Konkret lauteten die Vorwürfe: Steuer- und Zollvergehen, versuchte Strafvereitelung im Amt, Trunkenheit am Steuer. Es folgten ein Vorprüfverfahren, eine Meldung bei der Generalbundesanwaltschaft sowie eine Strafanzeige im Februar 1989. Die Ermittlungen freilich wurden von der Regensburger Staatsanwaltschaft eingestellt. Ein Tatnachweis sei nicht zu führen, lautete die Begründung. Deml allerdings sah darin ein Komplott, ein Geflecht aus Freundschaftsdiensten und parteipolitischen Verbindungen. Grund: Das CSU-Mitglied Pilz hatte offenbar Führsprecher bis hin zu höchsten Kreise. Unter anderem ging es um den damaligen CSU-Fraktionsvorsitzenden Gerold Tandler, der sich in anderer Sache schon mal schriftlich für Pilz bei Franz Josef Strauß eingesetzt hatte.
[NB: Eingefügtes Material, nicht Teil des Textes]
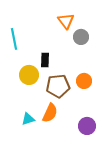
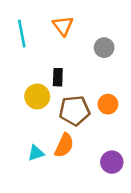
orange triangle: (66, 21) -> (63, 26), moved
cyan line: (14, 39) -> (22, 33), moved

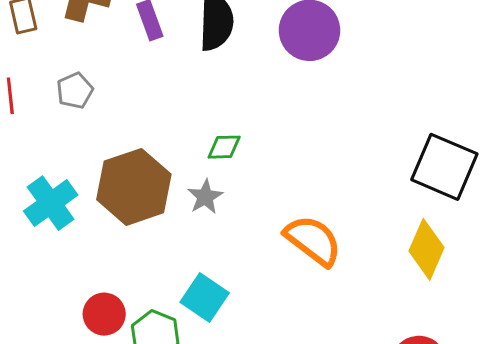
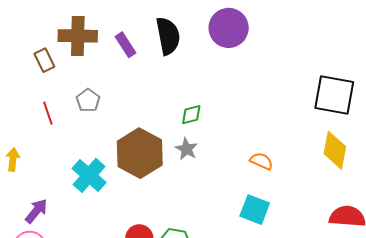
orange semicircle: (313, 240) -> (261, 161), size x0.6
cyan square: (205, 298) -> (255, 210), moved

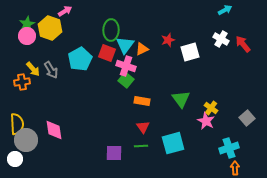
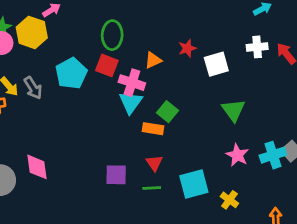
white cross: (221, 39) -> (257, 47), turned -35
cyan triangle: (125, 45) -> (131, 102), moved
green square: (126, 80) -> (168, 112), moved
green triangle: (181, 99) -> (233, 110), moved
yellow cross: (211, 108) -> (229, 200), moved
cyan cross: (229, 148) -> (273, 155), moved
purple square: (114, 153) -> (116, 175), moved

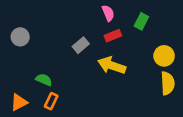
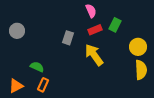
green rectangle: (141, 21) -> (115, 25), moved
gray rectangle: (81, 45) -> (68, 38), turned -32
yellow arrow: (112, 65) -> (94, 55), turned 35

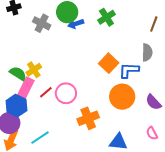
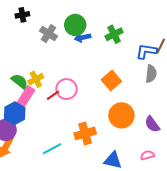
blue L-shape: (129, 70) -> (146, 51), moved
red line: (46, 92) -> (53, 95), moved
pink circle: (66, 93) -> (66, 89), moved
pink semicircle: (152, 133) -> (147, 155), turned 96
cyan line: (40, 138) -> (52, 149), moved

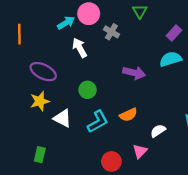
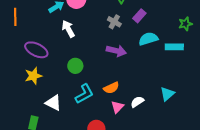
gray cross: (111, 32) -> (114, 22), moved
purple rectangle: (174, 33) -> (139, 16), moved
white triangle: (63, 118) -> (53, 103), moved
pink triangle: (140, 151) -> (117, 107), moved

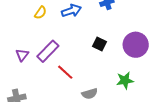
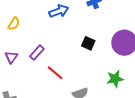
yellow semicircle: (40, 13) -> (14, 24), moved
purple rectangle: (48, 51) -> (37, 53), size x0.7

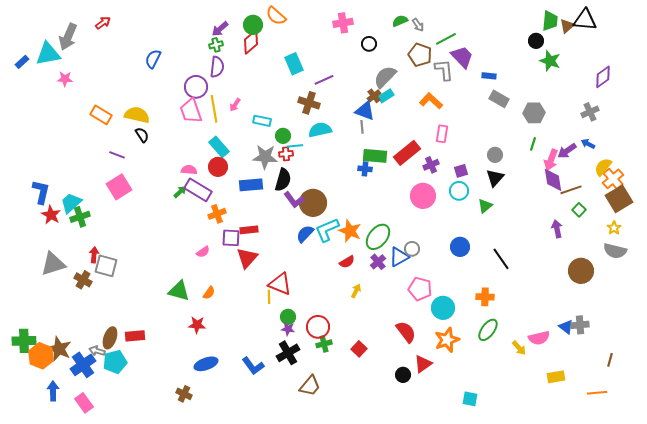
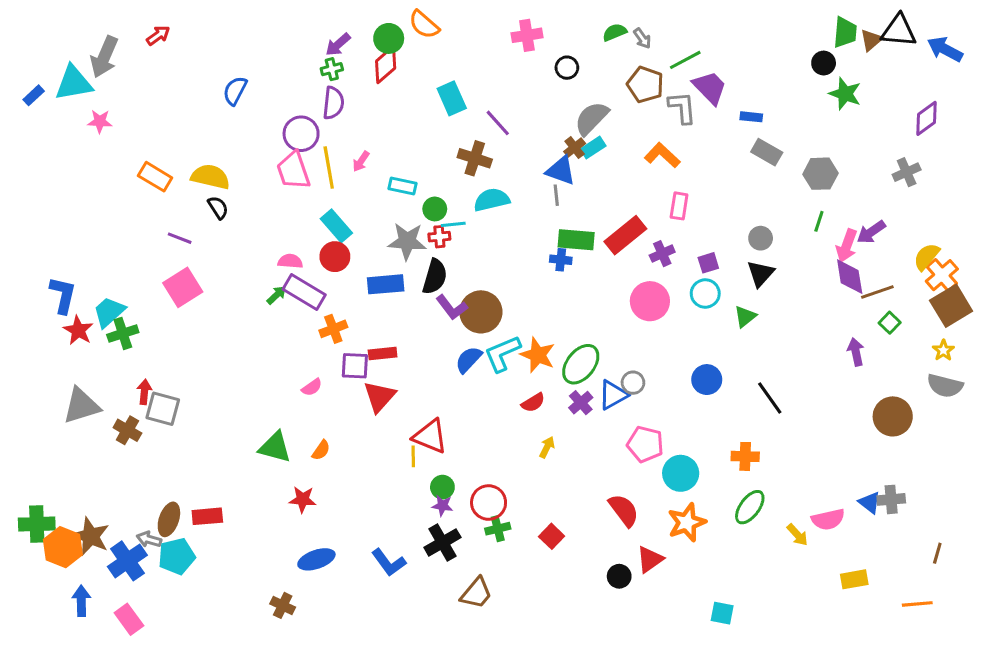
purple line: (324, 80) -> (498, 123), turned 72
blue arrow: (588, 144) -> (945, 49), moved, size x1.6

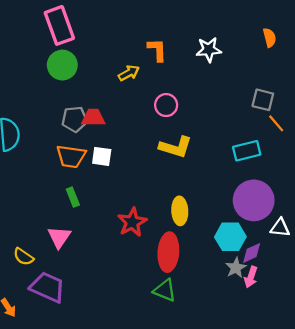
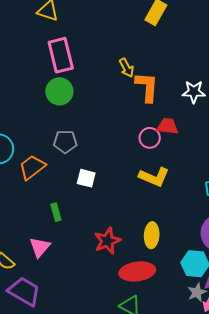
orange L-shape: (157, 50) -> (147, 87), size x1.4
yellow arrow: (129, 73) -> (127, 68), moved, turned 84
red trapezoid: (93, 118) -> (168, 126), moved
orange trapezoid: (71, 156) -> (32, 167), moved, turned 128
red ellipse: (168, 252) -> (137, 271), turned 72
In der aktuellen Gemengelage in Sachsen werden die Vorgänge aus Bayern für Pilz zum akuten Problem. Denn auch derzeit gibt es Vorwürfe gegen den Polizeichef wegen "verbaler Ausfälle" gegenüber Frauen, so der SPD-Landtagsabgeordnete Karl Nolle, garniert mit Schnaps- und Biergerüchten. Vor allem aber hält sich in Polizeikreisen eisern der Verdacht, der Dienstfahrer von Pilz sei seinem Chef auch privat zu Diensten gewesen - bei Malerarbeiten. Zwar hatte der Polizeichef dies erst vor Tagen allgemein zurückgewiesen, auf konkrete Nachfragen aber nicht exakt geantwortet.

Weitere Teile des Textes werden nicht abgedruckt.